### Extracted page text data

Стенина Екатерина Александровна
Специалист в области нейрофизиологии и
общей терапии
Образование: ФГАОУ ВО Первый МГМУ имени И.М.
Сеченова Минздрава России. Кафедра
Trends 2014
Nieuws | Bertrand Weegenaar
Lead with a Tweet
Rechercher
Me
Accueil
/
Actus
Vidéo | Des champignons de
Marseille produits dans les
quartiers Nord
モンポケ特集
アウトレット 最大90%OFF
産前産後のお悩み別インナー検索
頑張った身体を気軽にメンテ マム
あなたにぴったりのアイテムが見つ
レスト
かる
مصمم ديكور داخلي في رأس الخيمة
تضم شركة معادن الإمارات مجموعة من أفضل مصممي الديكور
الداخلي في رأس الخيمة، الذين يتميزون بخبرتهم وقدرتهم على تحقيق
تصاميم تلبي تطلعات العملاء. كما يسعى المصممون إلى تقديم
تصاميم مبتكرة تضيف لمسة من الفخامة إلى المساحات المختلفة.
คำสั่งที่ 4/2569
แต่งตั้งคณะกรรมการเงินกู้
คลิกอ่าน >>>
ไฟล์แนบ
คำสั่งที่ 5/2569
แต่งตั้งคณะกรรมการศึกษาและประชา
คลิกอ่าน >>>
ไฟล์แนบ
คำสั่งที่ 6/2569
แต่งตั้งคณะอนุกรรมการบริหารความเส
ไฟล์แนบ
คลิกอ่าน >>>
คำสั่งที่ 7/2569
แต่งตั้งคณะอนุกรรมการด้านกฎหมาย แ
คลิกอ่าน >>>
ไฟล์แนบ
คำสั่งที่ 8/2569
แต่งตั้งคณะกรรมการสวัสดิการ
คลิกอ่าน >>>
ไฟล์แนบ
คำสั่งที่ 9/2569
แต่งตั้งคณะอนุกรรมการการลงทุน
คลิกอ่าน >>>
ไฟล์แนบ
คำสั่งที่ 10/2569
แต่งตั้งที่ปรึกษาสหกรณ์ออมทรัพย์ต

### Description of the task
Give back the data exactly.

### Exercise response
Стенина Екатерина Александровна
Специалист в области нейрофизиологии и
общей терапии
Образование: ФГАОУ ВО Первый МГМУ имени И.М.
Сеченова Минздрава России. Кафедра
Trends 2014
Nieuws | Bertrand Weegenaar
Lead with a Tweet
Rechercher
Me
Accueil
/
Actus
Vidéo | Des champignons de
Marseille produits dans les
quartiers Nord
モンポケ特集
アウトレット 最大90%OFF
産前産後のお悩み別インナー検索
頑張った身体を気軽にメンテ マム
あなたにぴったりのアイテムが見つ
レスト
かる
مصمم ديكور داخلي في رأس الخيمة
تضم شركة معادن الإمارات مجموعة من أفضل مصممي الديكور
الداخلي في رأس الخيمة، الذين يتميزون بخبرتهم وقدرتهم على تحقيق
تصاميم تلبي تطلعات العملاء. كما يسعى المصممون إلى تقديم
تصاميم مبتكرة تضيف لمسة من الفخامة إلى المساحات المختلفة.
คำสั่งที่ 4/2569
แต่งตั้งคณะกรรมการเงินกู้
คลิกอ่าน >>>
ไฟล์แนบ
คำสั่งที่ 5/2569
แต่งตั้งคณะกรรมการศึกษาและประชา
คลิกอ่าน >>>
ไฟล์แนบ
คำสั่งที่ 6/2569
แต่งตั้งคณะอนุกรรมการบริหารความเส
ไฟล์แนบ
คลิกอ่าน >>>
คำสั่งที่ 7/2569
แต่งตั้งคณะอนุกรรมการด้านกฎหมาย แ
คลิกอ่าน >>>
ไฟล์แนบ
คำสั่งที่ 8/2569
แต่งตั้งคณะกรรมการสวัสดิการ
คลิกอ่าน >>>
ไฟล์แนบ
คำสั่งที่ 9/2569
แต่งตั้งคณะอนุกรรมการการลงทุน
คลิกอ่าน >>>
ไฟล์แนบ
คำสั่งที่ 10/2569
แต่งตั้งที่ปรึกษาสหกรณ์ออมทรัพย์ต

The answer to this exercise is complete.